--- WHAT THE EXERCISE ASKS ---
Make an exact transcript of the lines in the data below, starting with the one containing "gemeente Halen" and going on through the one containing "01/Feb/2008 20:13", with both included and the pictures left out.

═══ DATA PROVIDED

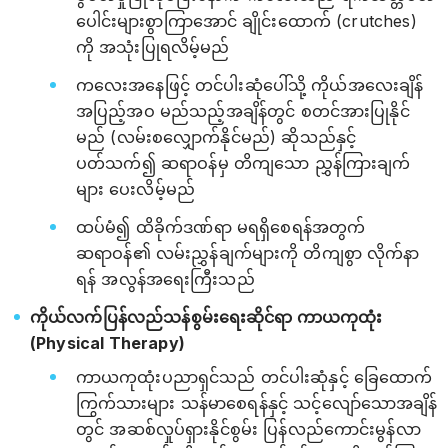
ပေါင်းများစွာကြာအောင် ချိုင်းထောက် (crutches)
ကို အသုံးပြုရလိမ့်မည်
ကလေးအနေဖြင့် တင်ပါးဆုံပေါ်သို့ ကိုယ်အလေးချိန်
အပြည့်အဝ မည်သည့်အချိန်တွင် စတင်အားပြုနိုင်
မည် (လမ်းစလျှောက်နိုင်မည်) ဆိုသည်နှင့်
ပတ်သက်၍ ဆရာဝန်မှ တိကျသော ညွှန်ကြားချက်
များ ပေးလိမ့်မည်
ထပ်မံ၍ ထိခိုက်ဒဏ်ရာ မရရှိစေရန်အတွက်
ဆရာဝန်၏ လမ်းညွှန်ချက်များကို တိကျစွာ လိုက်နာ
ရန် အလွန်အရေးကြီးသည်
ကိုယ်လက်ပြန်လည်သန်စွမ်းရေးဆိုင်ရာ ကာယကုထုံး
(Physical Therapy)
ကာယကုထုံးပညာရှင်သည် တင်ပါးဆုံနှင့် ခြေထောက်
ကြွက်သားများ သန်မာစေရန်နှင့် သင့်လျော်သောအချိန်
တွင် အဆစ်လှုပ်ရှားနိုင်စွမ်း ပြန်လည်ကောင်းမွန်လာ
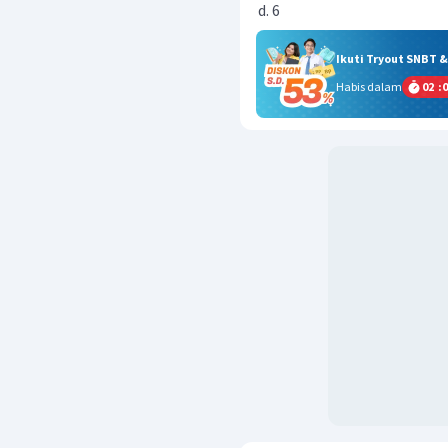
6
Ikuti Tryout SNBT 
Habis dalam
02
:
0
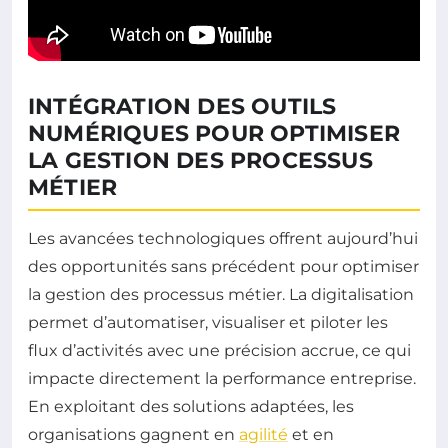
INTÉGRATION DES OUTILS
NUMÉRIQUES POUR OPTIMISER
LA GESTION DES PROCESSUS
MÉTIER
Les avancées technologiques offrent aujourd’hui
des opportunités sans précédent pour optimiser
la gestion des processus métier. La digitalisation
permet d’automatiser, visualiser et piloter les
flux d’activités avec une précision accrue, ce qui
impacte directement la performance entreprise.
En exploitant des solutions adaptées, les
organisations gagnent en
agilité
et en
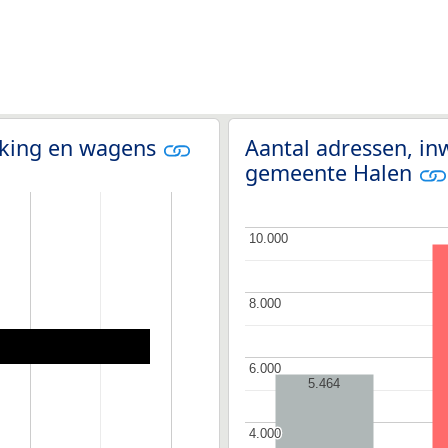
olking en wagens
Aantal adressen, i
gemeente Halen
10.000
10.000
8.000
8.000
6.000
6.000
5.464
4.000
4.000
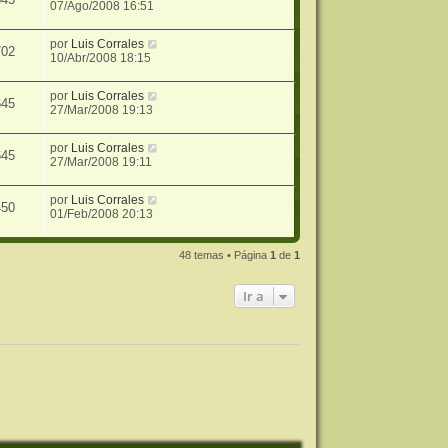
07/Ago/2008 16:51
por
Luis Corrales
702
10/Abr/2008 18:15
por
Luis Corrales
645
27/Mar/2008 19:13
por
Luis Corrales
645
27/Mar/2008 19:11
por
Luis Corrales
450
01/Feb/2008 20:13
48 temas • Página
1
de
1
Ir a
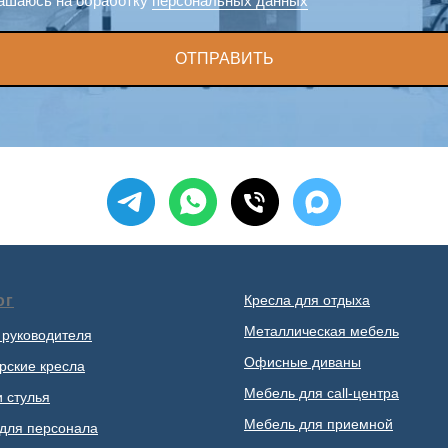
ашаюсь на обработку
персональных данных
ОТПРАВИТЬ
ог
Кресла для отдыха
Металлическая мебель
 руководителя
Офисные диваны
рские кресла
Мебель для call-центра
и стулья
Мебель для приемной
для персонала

══════
═══ DATA PROVIDED

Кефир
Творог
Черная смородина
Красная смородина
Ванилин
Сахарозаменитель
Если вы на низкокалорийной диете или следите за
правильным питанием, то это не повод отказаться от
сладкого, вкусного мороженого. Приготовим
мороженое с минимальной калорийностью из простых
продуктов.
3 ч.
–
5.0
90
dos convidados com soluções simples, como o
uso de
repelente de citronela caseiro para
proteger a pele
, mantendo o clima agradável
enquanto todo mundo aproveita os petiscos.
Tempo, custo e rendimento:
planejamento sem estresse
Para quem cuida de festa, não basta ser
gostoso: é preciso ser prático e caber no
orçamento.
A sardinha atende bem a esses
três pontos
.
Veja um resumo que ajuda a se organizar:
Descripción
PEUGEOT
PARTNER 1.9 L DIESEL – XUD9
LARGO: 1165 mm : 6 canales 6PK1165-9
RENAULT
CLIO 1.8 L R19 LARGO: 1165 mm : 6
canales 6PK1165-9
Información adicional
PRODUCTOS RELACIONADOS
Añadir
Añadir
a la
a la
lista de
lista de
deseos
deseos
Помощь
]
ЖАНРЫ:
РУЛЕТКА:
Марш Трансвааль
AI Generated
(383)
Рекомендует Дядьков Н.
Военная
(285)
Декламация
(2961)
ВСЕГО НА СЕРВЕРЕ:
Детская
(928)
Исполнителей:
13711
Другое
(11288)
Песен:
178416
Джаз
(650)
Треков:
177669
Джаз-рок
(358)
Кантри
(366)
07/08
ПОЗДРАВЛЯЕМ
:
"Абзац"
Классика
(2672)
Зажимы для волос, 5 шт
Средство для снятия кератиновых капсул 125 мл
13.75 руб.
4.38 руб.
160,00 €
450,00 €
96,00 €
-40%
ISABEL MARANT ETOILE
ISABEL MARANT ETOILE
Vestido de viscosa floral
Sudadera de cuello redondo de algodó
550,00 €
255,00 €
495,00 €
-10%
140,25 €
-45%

══════
═══ DATA PROVIDED

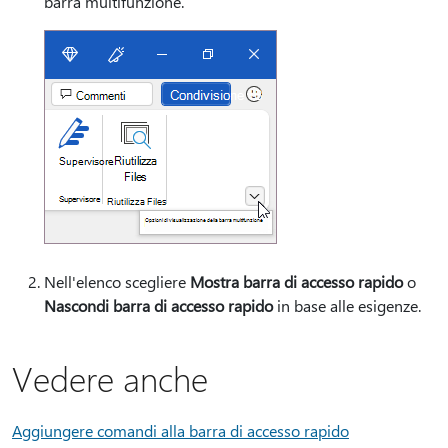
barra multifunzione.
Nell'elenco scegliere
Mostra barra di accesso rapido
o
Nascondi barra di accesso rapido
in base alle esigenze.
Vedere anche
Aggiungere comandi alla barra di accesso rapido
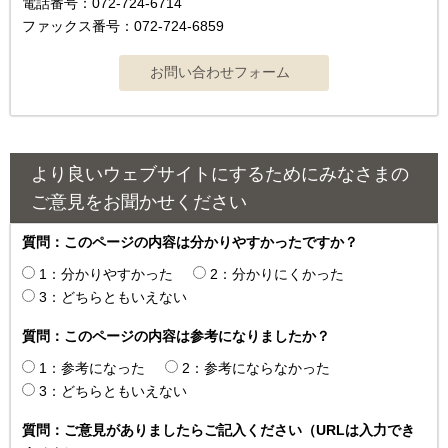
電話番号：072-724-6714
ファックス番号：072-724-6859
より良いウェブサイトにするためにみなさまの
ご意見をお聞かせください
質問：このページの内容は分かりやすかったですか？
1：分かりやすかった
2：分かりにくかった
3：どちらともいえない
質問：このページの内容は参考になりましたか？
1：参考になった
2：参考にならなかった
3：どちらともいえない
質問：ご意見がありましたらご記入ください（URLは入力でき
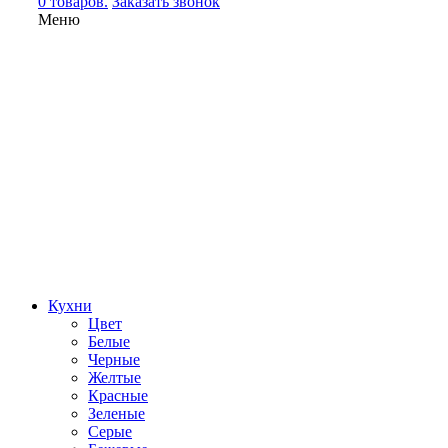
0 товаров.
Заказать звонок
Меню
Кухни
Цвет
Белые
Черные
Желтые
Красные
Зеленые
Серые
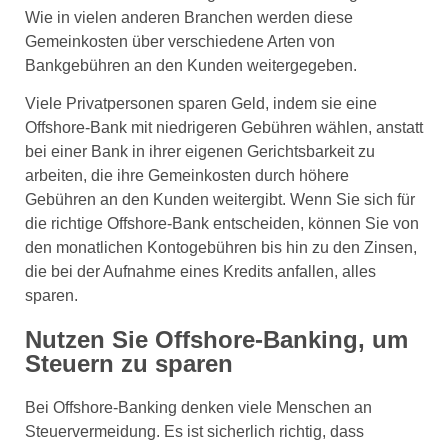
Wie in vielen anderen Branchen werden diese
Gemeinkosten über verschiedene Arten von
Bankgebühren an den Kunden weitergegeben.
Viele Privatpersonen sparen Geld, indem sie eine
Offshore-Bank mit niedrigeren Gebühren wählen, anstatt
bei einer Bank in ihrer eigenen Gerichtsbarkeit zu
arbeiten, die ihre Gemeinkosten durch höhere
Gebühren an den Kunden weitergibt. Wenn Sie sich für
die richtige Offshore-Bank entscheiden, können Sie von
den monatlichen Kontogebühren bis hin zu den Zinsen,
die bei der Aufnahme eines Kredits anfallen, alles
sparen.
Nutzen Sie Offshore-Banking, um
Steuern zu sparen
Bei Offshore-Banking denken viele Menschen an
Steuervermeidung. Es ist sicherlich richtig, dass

══════

--- THE COMPLETED TASK ---
gemeente Halen
10.000
10.000
8.000
8.000
6.000
6.000
5.464
4.000
4.000
07/Ago/2008 16:51
por
Luis Corrales
702
10/Abr/2008 18:15
por
Luis Corrales
645
27/Mar/2008 19:13
por
Luis Corrales
645
27/Mar/2008 19:11
por
Luis Corrales
450
01/Feb/2008 20:13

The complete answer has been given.